Stored data entries
..............................

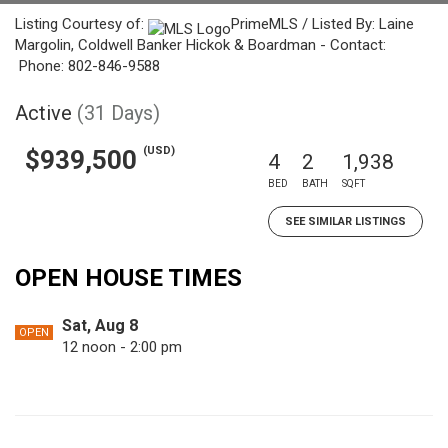
Listing Courtesy of:
PrimeMLS / Listed By: Laine
Margolin, Coldwell Banker Hickok & Boardman - Contact:
Phone: 802-846-9588
Active
(31 Days)
(USD)
$939,500
4
2
1,938
BED
BATH
SQFT
SEE SIMILAR LISTINGS
OPEN HOUSE TIMES
Sat, Aug 8
OPEN
12 noon - 2:00 pm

..............................

→ **PROBLEM TO SOLVE**
Leave out the pictures and transcribe the entries above exactly.

→ **ANSWER BOX**
Listing Courtesy of:
PrimeMLS / Listed By: Laine
Margolin, Coldwell Banker Hickok & Boardman - Contact:
Phone: 802-846-9588
Active
(31 Days)
(USD)
$939,500
4
2
1,938
BED
BATH
SQFT
SEE SIMILAR LISTINGS
OPEN HOUSE TIMES
Sat, Aug 8
OPEN
12 noon - 2:00 pm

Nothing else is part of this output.